The metric used for evaluating the performance of classification model would be F1-Score.

In [1]:
#Load the libraries which will be used.

import re    
import nltk  
import string 
import warnings 
import numpy as np 
import pandas as pd 
import seaborn as sns 
import matplotlib.pyplot as plt  
from wordcloud import WordCloud 
from sklearn.feature_extraction.text import TfidfVectorizer, CountVectorizer 
from sklearn.linear_model import LogisticRegression 
from sklearn import svm
from sklearn.ensemble import RandomForestClassifier
from xgboost import XGBClassifier
from sklearn.model_selection import train_test_split 
from sklearn.metrics import f1_score
from prettytable import PrettyTable
import gensim
from nltk.stem.porter import * 

pd.set_option("display.max_colwidth", 200) 
warnings.filterwarnings("ignore", category=DeprecationWarning) 
%matplotlib inline


KeyboardInterrupt: 

In [None]:
# Let’s read train and test datasets.

train  = pd.read_csv('train_E6oV3lV.csv') 
test = pd.read_csv('test_tweets_anuFYb8.csv')


## Data Preprocessing


### Data Inspection

In [None]:
#Let’s check out a few non racist/sexist tweets.

train[train['label'] == 0].head(10)

In [None]:
#Now check out a few racist/sexist tweets.

train[train['label'] == 1].head(10)

In [None]:
#Let’s check dimensions of the train and test dataset.

train.shape, test.shape

In [None]:
#Let’s have a glimpse at label-distribution in the train dataset.

train["label"].value_counts()

#In the train dataset, we have 2,242 (~7%) tweets labeled as racist or sexist, and 29,720 (~93%) tweets 
# labeled as non racist/sexist.
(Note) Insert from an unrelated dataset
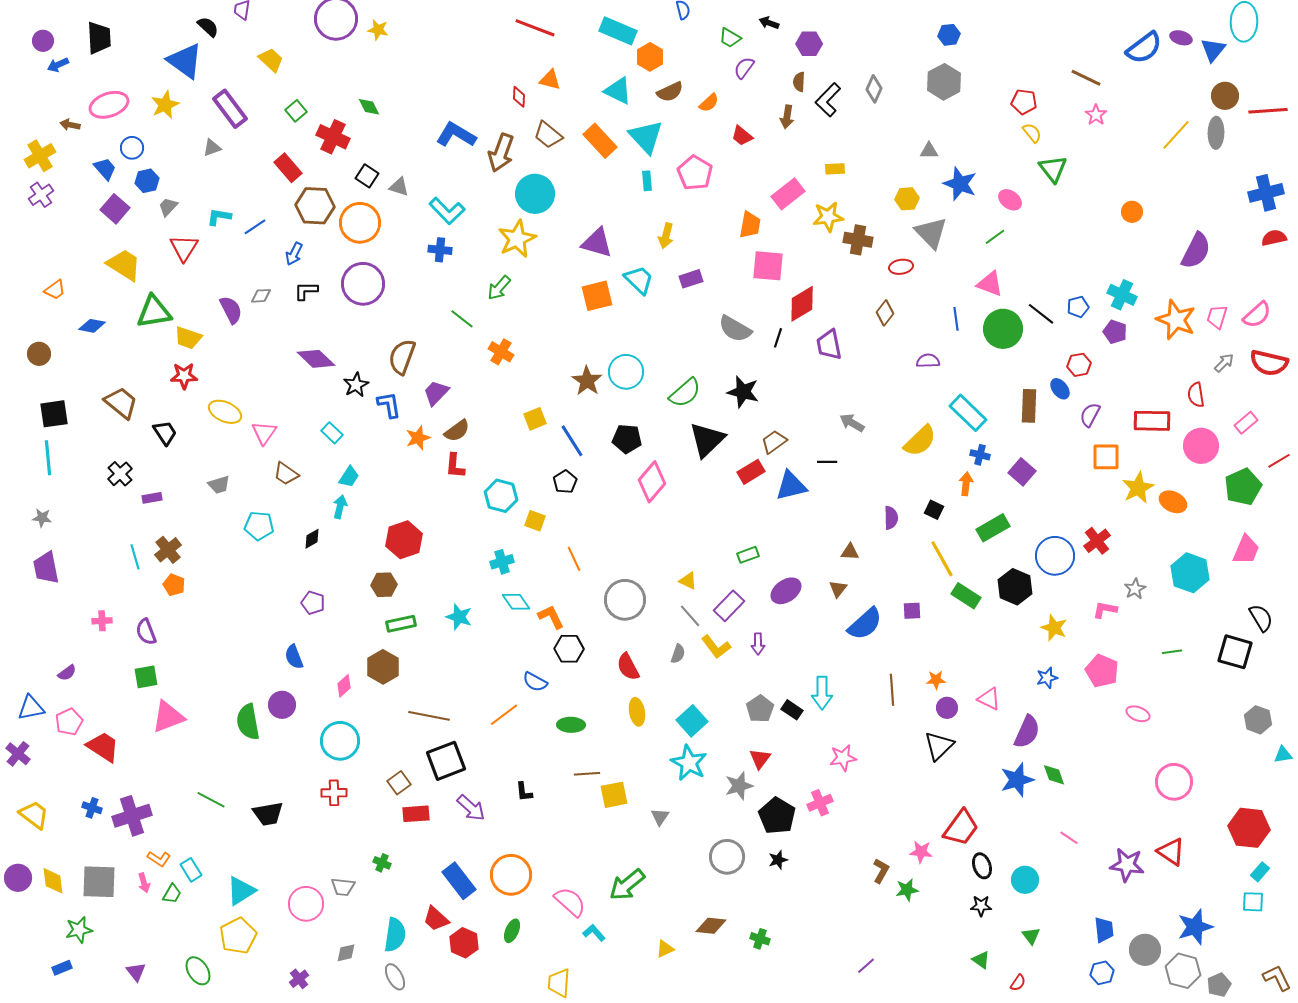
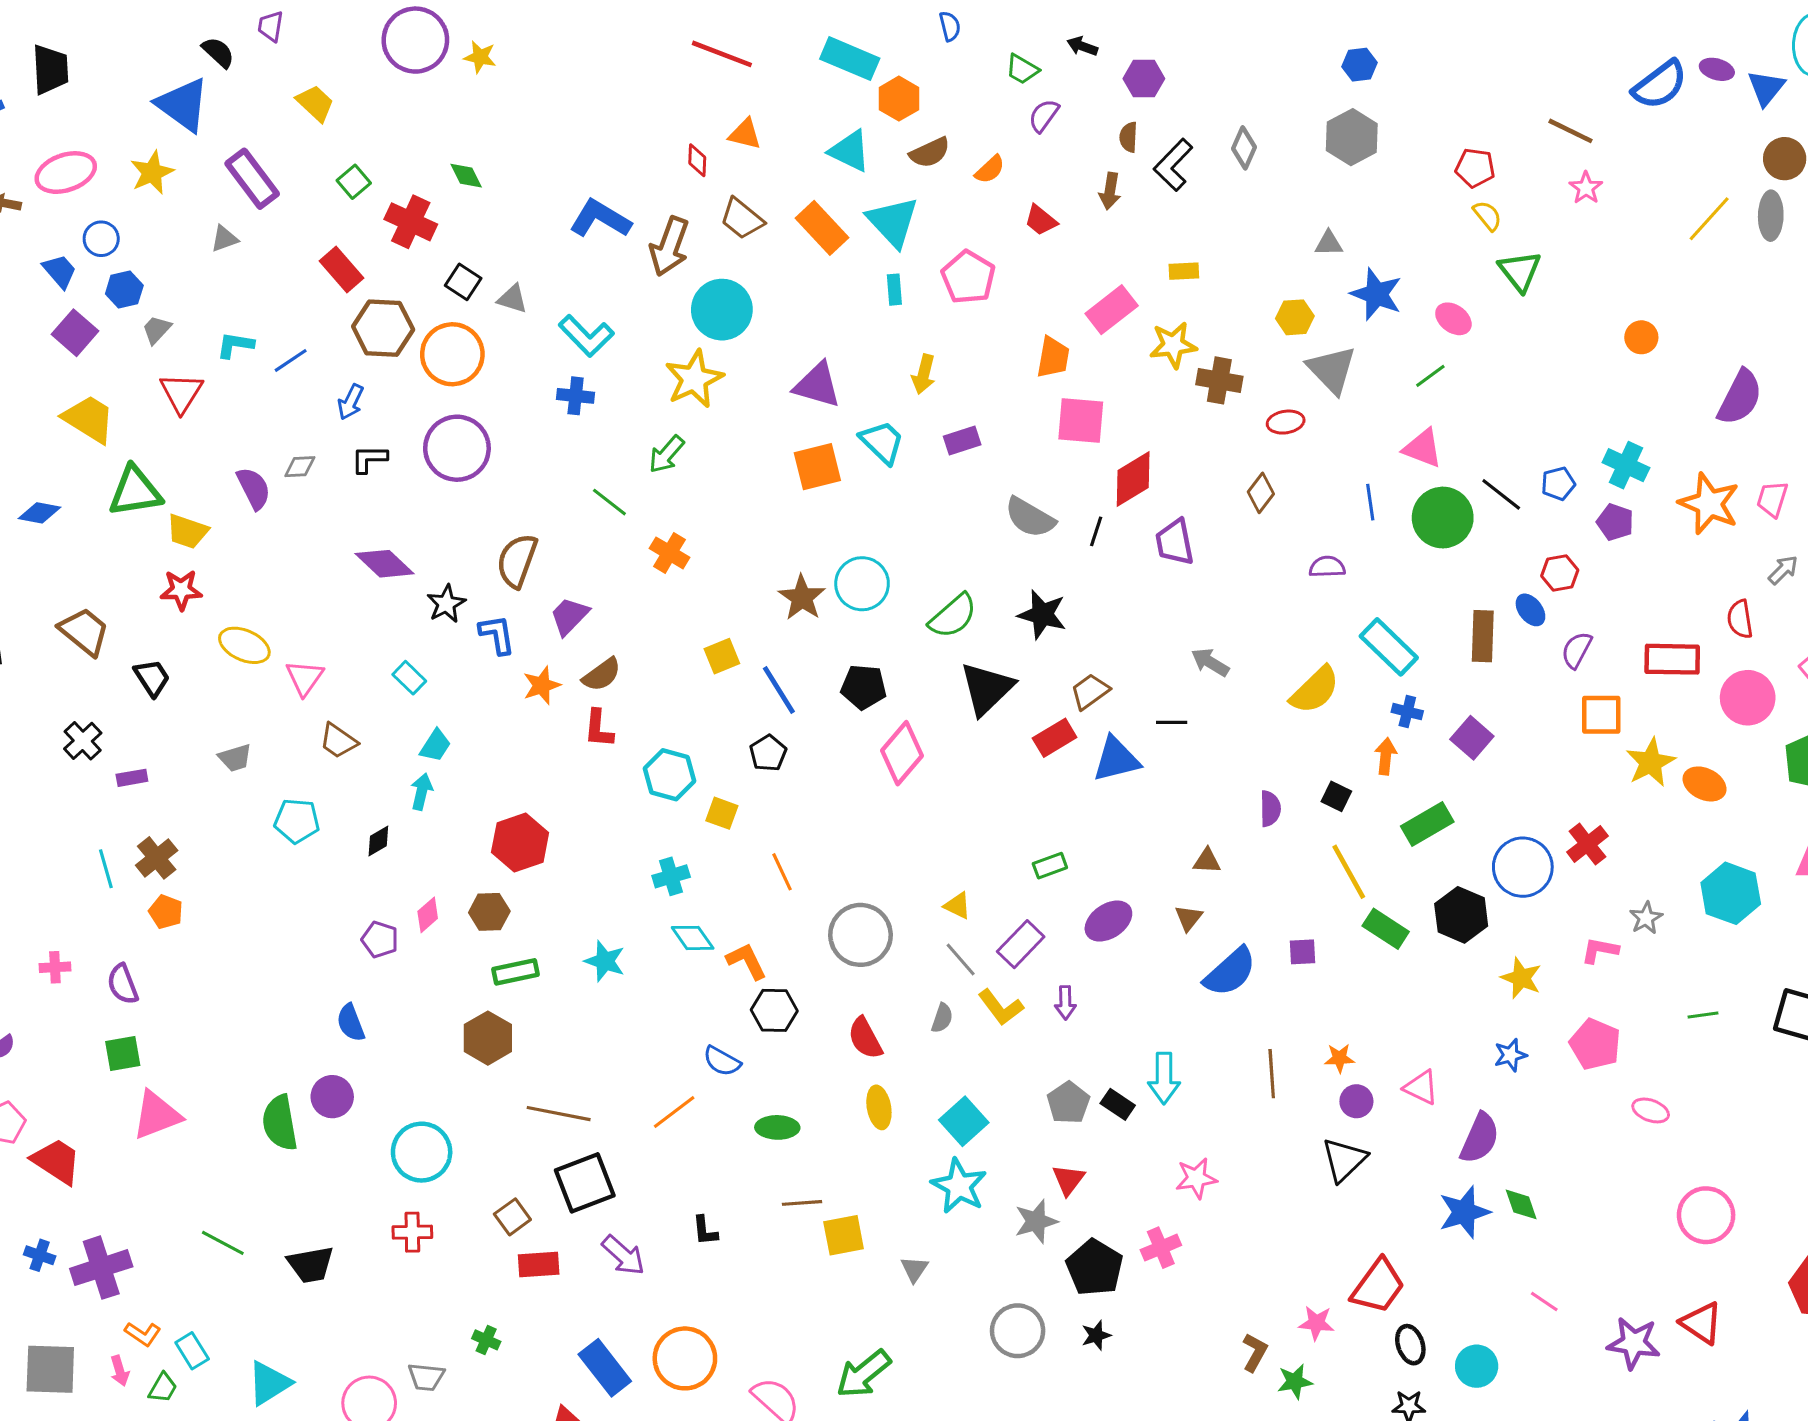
pink diamond: (344, 686) -> (428, 915), moved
So, it is an imbalanced classification challenge.

In [None]:
#Now we will check the distribution of length of the tweets, in terms of words, in both train and test data.

length_train = train['tweet'].str.len() 
length_test = test['tweet'].str.len() 
plt.hist(length_train, bins=20, label="train_tweets") 
plt.hist(length_test, bins=20, label="test_tweets") 
plt.legend() 
plt.show()

### Data Cleaning

The objective of this step is to clean noise those are less relevant to find the sentiment of tweets such as punctuation, special characters, numbers, and terms which don’t carry much weightage in context to the text.

In [None]:
#Before we begin cleaning, let’s first combine train and test datasets. Combining the datasets will make it convenient for us to preprocess the data. Later we will split it back into train and test data.

combi = train.append(test, ignore_index=True) 
combi.shape

In [None]:
# Given below is a user-defined function to remove unwanted text patterns from the tweets.

def remove_pattern(input_txt, pattern):
    r = re.findall(pattern, input_txt)
    for i in r:
        input_txt = re.sub(i, '', input_txt)
    return input_txt 

We will be following the steps below to clean the raw tweets in out data.

We will remove the twitter handles as they are already masked as @user due to privacy concerns. These twitter handles hardly give any information about the nature of the tweet.

We will also get rid of the punctuations, numbers and even special characters since they wouldn’t help in differentiating different types of tweets.

Most of the smaller words do not add much value. For example, ‘pdx’, ‘his’, ‘all’. So, we will try to remove them as well from our data.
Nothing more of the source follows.